В конце концов решили так: Света и одна из ее соратниц едут в Сиде – решают там финансовые проблемы, выписывают из отеля всю компанию, забирают чемоданы – и к вечеру возвращаются в Анталью.
В холле небольшого, но очень уютного и, судя по обстановке и вышколенному персоналу, весьма дорогого отеля Кемаль, смешно загибая пальцы, принялся считать количество постояльцев и номеров.
Таня боком, приставными шагами приблизилась к нему и, виновато потупившись, сказала:
– Я знаю, что и так вам много хлопот доставила, но можно мой билет поменять на сегодня?
– Но почему вы хотите уехать? Хотя это глупый вопрос… – Он замолчал, опустив глаза. А потом умоляюще произнес: – Если вы останетесь, я сделаю так, чтоб вам ничто не напоминало… Мы поедем кататься на яхте, займемся дайвингом. Вы когда-нибудь опускались на дно моря? Нет? Это так здорово! Я возьму у ребят парашют, можно будет полетать над морем. А хотите, завтра же поедем в Памуккале? Я прошу вас, останьтесь! Настя же вас одну не отпустит… – Тут он спохватился, что выдал себя, и добавил: – И Марина тоже. Они с вами полетят. А дома вам всем придется объяснять родным, почему вы вернулись раньше. Зачем близких расстраивать?
– Хорошо, я останусь. Но если вам не трудно… у меня еще две просьбы. Я понимаю, что это наглость, неприлично с моей стороны…
– Говорите! – потребовал вмиг повеселевший Кемаль.
– Во-первых, я хотела бы завтра отнести передачу Мириам. У меня могут не принять, а вам не откажут…
– А во-вторых? – подбодрил ее Кемаль.
– А во-вторых, – как эхо повторила Дронова и вдруг, с отчаянной прямотой глядя собеседнику в глаза, выпалила: – Вы уверены, что Мустафа виноват? Что он не жертва, как и я? Вы его не знаете, а я знаю! Он не мог, понимаете, не мог совершить такую подлость! Да-да, я помню, что вы рассказывали. Про все эти жуткие истории, которые были до меня. А если и тогда во всем был виноват его брат? Если Мустафа изо всех сил сопротивлялся, не хотел, а брат его заставлял? Даже нет, не заставлял, а просто ставил перед фактом. Мустафа не мог его ослушаться – Мурат же старше, и вообще у вас на Востоке не принято отказываться от родственников. И сейчас Мустафа сидит в тюрьме, а я его бросаю, предаю…
– Таня, опомнитесь! Вы все перевернули с ног на голову. Это он предатель, а не вы…

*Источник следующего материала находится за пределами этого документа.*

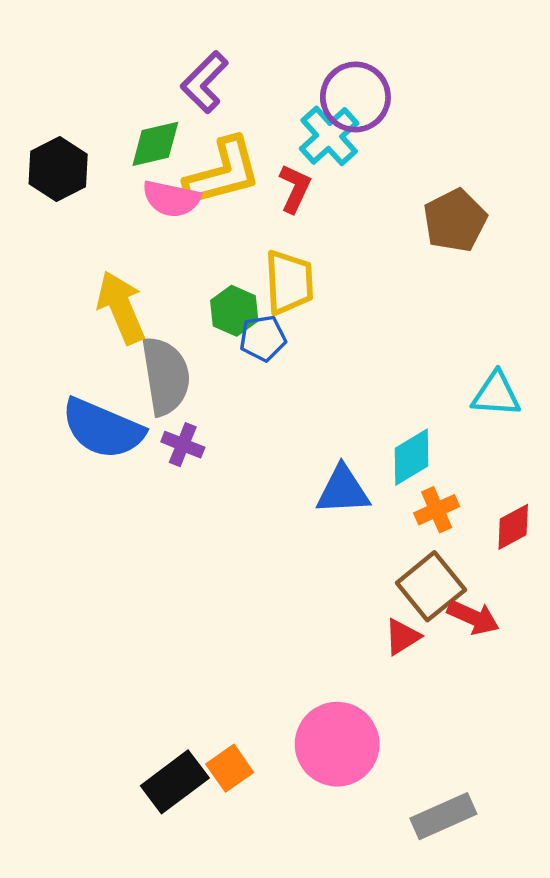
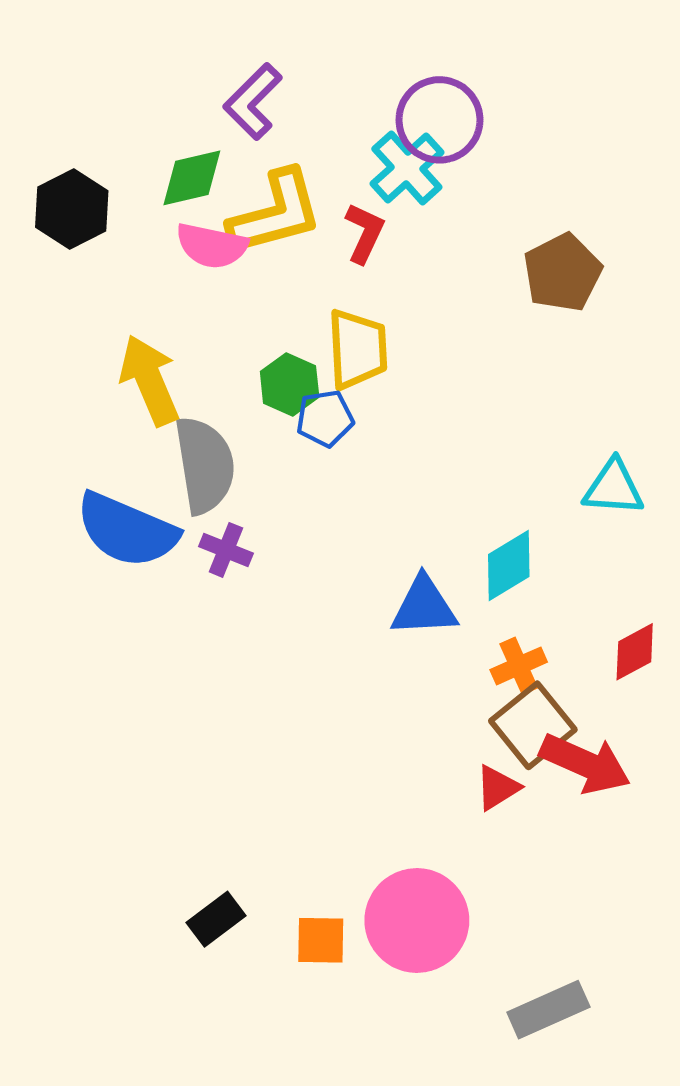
orange cross: (437, 510) -> (519, 666), moved
red arrow: (473, 617) -> (585, 763), size x1.4
orange square: (230, 768) -> (321, 940), moved, turned 36
black rectangle: (175, 782) -> (216, 919), moved, size x0.7

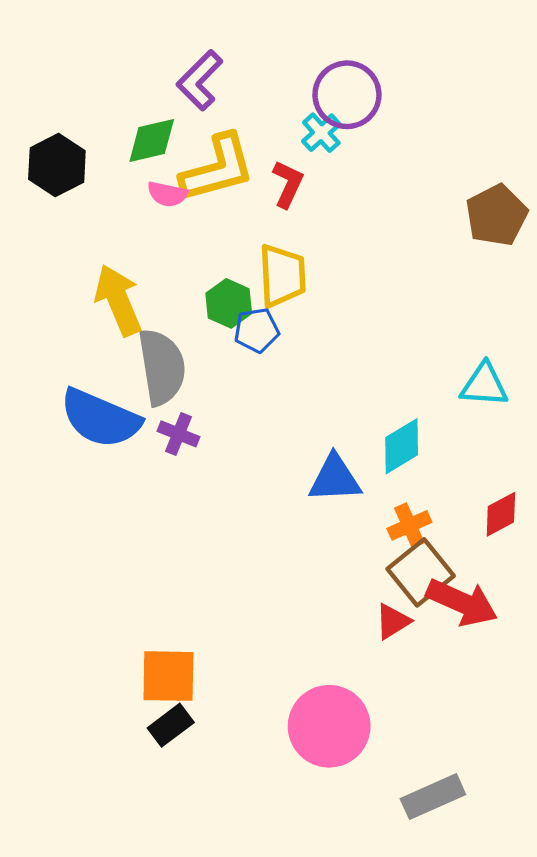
cyan cross: (407, 168) -> (321, 133), size x0.7
pink semicircle: (212, 246) -> (167, 194), size x0.7
brown pentagon: (563, 273) -> (496, 215), moved
orange square: (321, 940) -> (168, 676), moved, size x1.4

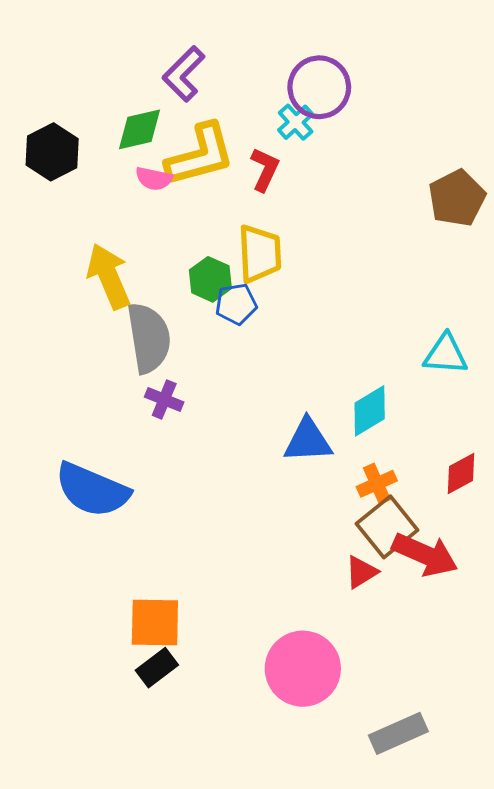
blue semicircle: (100, 418) -> (92, 490), moved

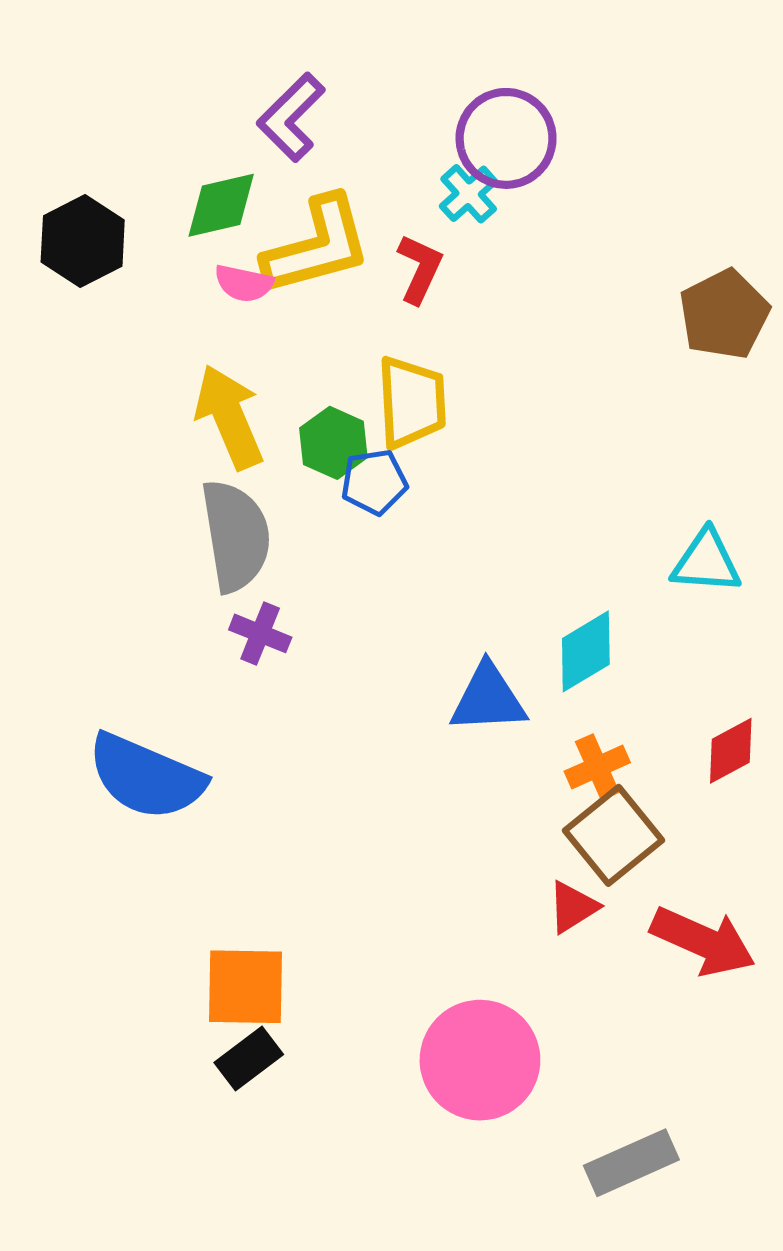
yellow arrow: (109, 276) -> (229, 417), moved
red arrow: (425, 555) -> (703, 941), moved

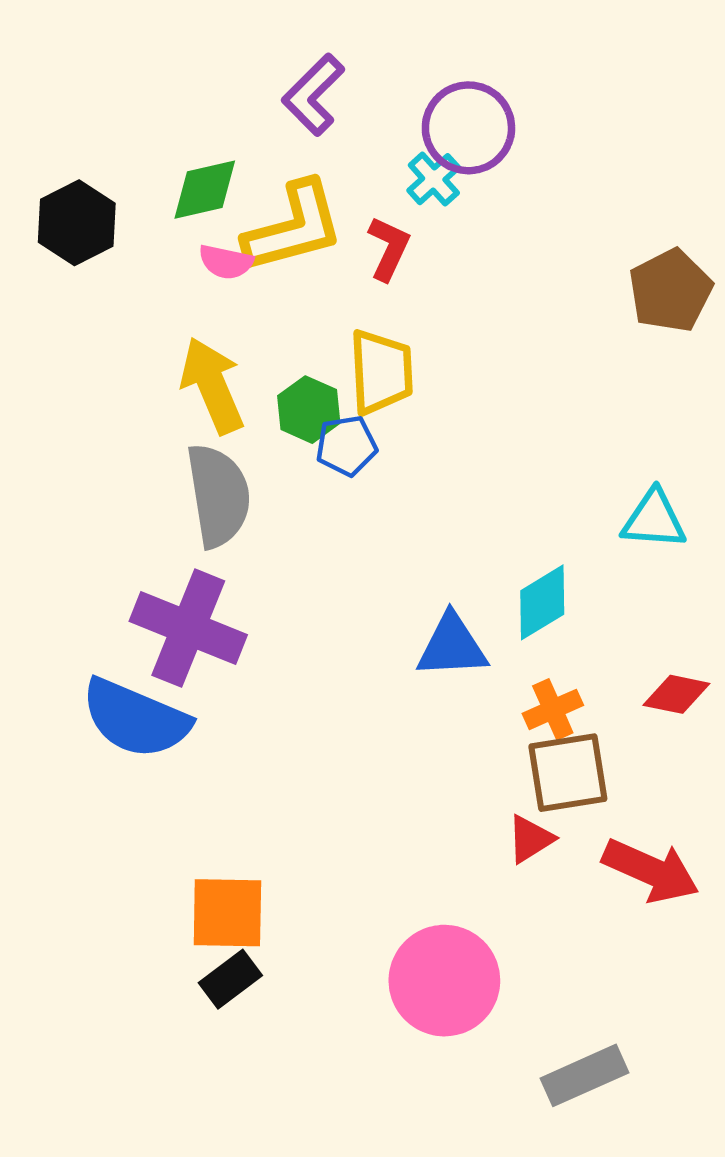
purple L-shape: (291, 117) -> (313, 95), moved
purple cross: (260, 633) -> (188, 628), moved, size x2.0
red diamond: (731, 751) -> (676, 694), turned 40
brown square: (614, 835) -> (568, 773), turned 30

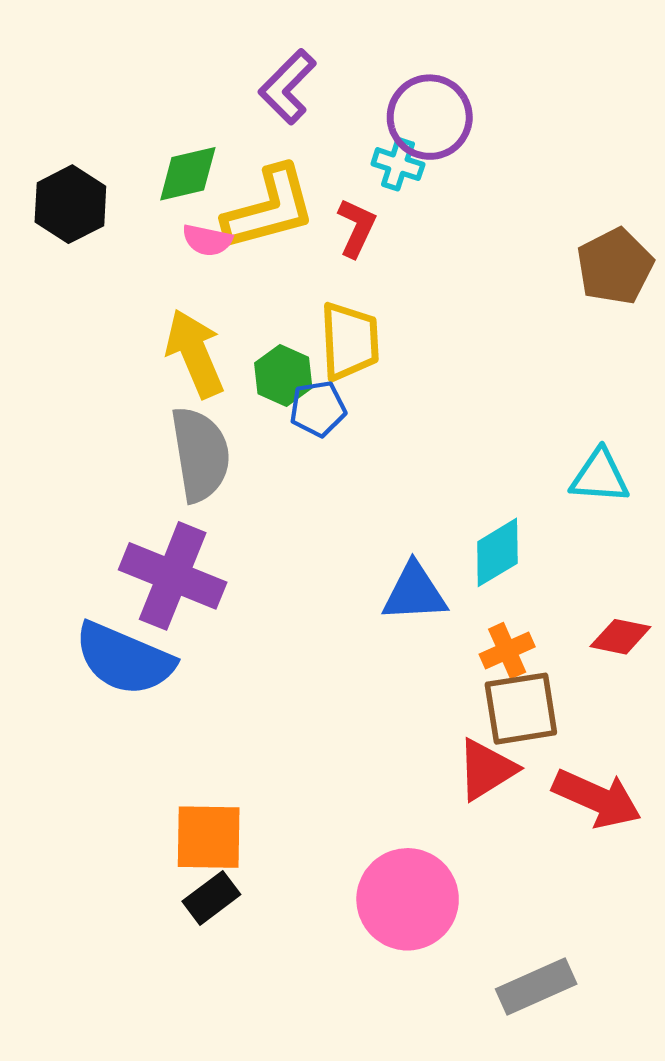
cyan cross: (434, 179) -> (398, 164), turned -30
red triangle: (530, 839) -> (486, 769), size x1.4

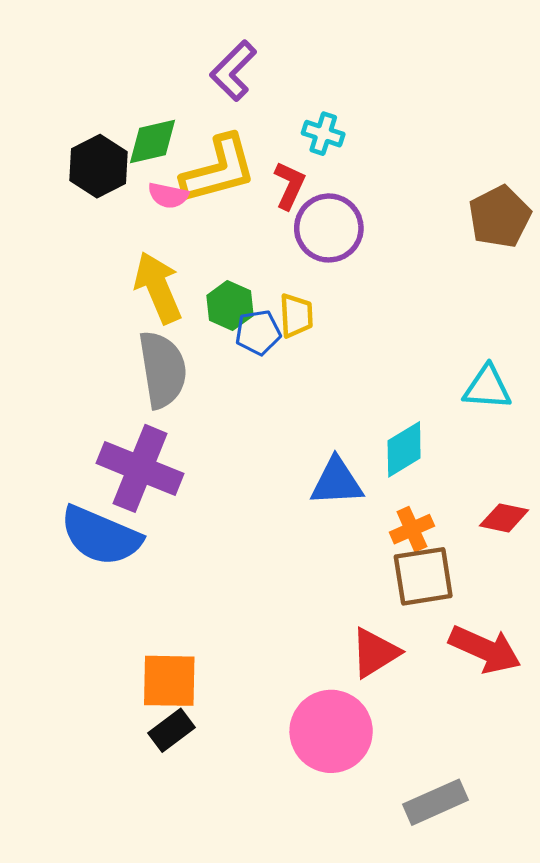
purple circle: (430, 117) -> (329, 228), moved
black hexagon: (70, 204) -> (98, 166), moved
yellow trapezoid: (350, 341) -> (296, 316), moved, size x0.7
red triangle: (486, 769) -> (375, 653), moved

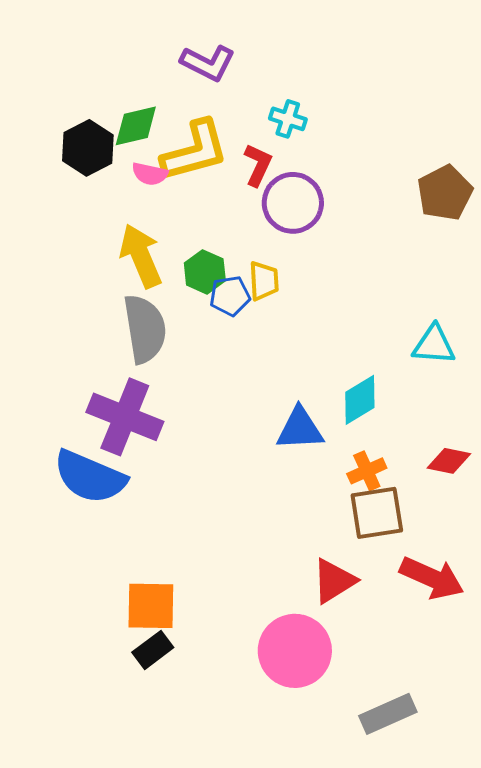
purple L-shape: (233, 71) -> (208, 63), turned -108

– Ладно, оставим это. – Дронова закрыла лицо руками. – Но у него хотя бы есть адвокат?
– Есть. И очень хороший.
Через пять минут Кемаль появился возле шумной девичьей компании со связкой ключей в руках:
– Значит, так, милые дамы. Я взял на себя смелость и, не спрашивая вашего мнения, расселил всех следующим образом: Таня, Марина и Настя займут двухкомнатный люкс. Там как раз три спальных места. Вы, юные леди, – он кивнул членам студенческой команды, – занимаете двухместный номер. Соседний я забронировал для вашей предводительницы и ее верной Санча Панса.

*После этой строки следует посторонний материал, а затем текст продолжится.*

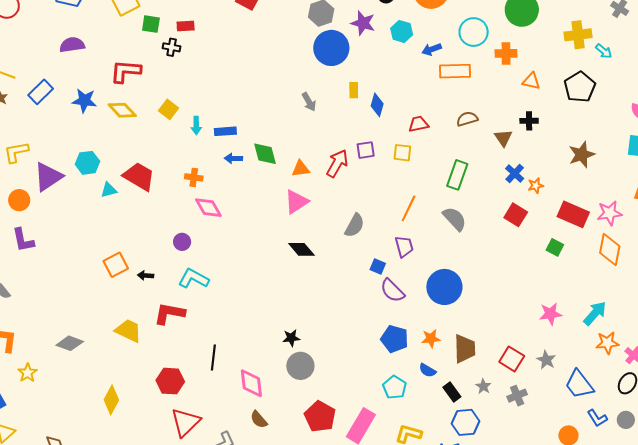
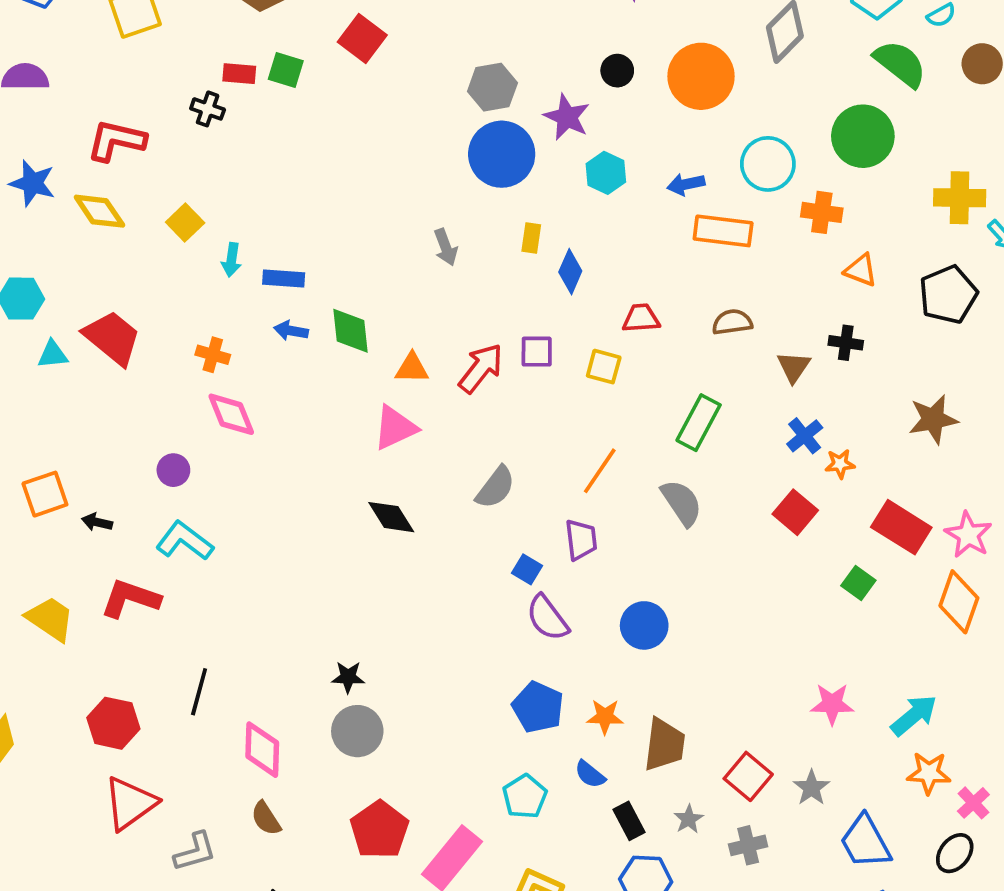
green square: (151, 24) -> (286, 70), moved
cyan hexagon: (402, 31) -> (606, 173), moved
pink star: (609, 213) -> (968, 535), turned 30
blue circle: (444, 287) -> (644, 625), size x0.7

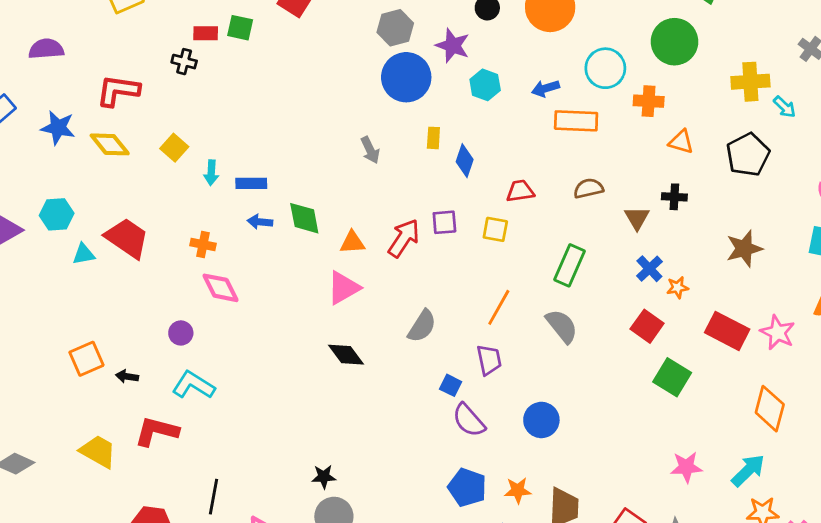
green square: (858, 583) -> (672, 377), moved, size x1.5
orange diamond: (959, 602) -> (770, 409), moved

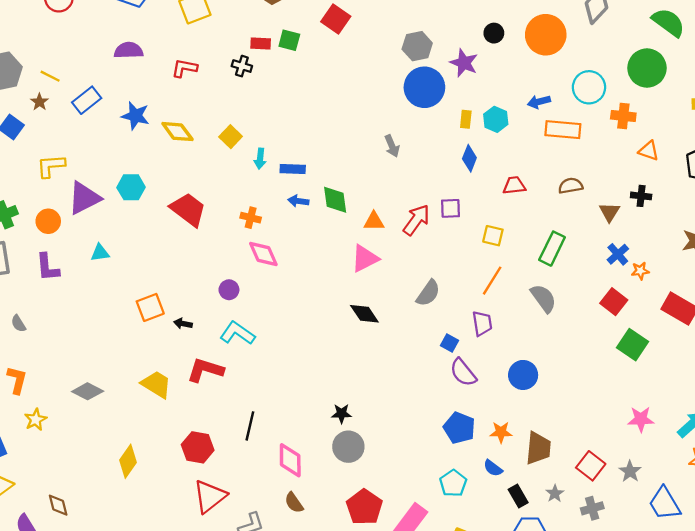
cyan hexagon: (485, 85) -> (496, 119), moved
red L-shape: (118, 91) -> (184, 68), moved, size x0.7
yellow rectangle: (433, 138) -> (466, 119), moved
yellow square: (495, 229) -> (493, 236), moved
cyan triangle: (84, 254) -> (100, 253), moved

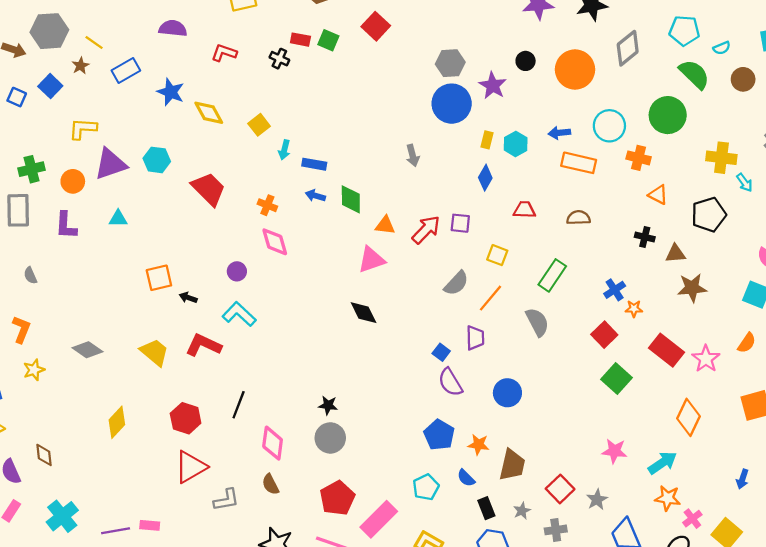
brown triangle: (609, 212) -> (675, 254), moved, turned 45
gray semicircle: (428, 293) -> (456, 283), moved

– А вы? – Одна из юных леди, которую, кажется (Кемаль не запомнил), звали Катя, кокетливо вспорхнула ресницами.
– А я уже здесь живу. Мой номер – 201. Милости прошу всех в гости. – Это «всех» присутствующих не обмануло, Кемаль смотрел только на Настю.
– Опять облом, – изобразила глубокое огорчение Катя. – Что тут поделаешь? Серьезные мужчины предпочитают взрослых женщин. Ничего, девочки, у нас еще все впереди. – Лукавое выражение ее лица и нарочито удрученный тон вызвали такой взрыв хохота, что стоявшая возле ресепшн чопорная дама лет семидесяти вздрогнула и оглянулась. В ее взгляде читались укор и снисходительность: молодежь, что с них взять?

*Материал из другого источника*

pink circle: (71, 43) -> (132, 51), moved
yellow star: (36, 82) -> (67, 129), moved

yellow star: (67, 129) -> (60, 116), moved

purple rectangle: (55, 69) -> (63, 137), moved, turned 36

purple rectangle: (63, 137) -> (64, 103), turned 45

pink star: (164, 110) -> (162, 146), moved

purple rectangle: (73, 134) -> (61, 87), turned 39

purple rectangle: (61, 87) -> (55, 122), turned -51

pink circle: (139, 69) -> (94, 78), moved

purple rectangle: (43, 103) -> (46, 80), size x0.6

Вечером Таня и Марина остались в номере: и та, и другая категорически отказались съездить куда-нибудь оторваться. Настя хотела присоединиться к подругам, но те замахали на нее руками: «Езжай, езжай! А то повесим на бедного Кемаля этот детский сад – даже неприлично!»
Утром обе сделали вид, что крепко спят, когда Тищенко, сняв туфли в коридоре, на цыпочках вошла в номер и, раздевшись, забралась под одеяло.
За завтраком долго обсуждали, куда отправиться: на морскую прогулку с рыбалкой и дайвингом или в Памуккале. С перевесом в один голос победил второй вариант. Для путешествия такой большой компанией одной машиной было не обойтись, и Кемаль хотел попросить кого-нибудь из друзей-автовладельцев поехать с ними. Но Настя заявила, что хочет сама порулить и предложила взять машину напрокат. Кемаль засомневался:
– У нас тут такие дороги… и правила почти никто не соблюдает…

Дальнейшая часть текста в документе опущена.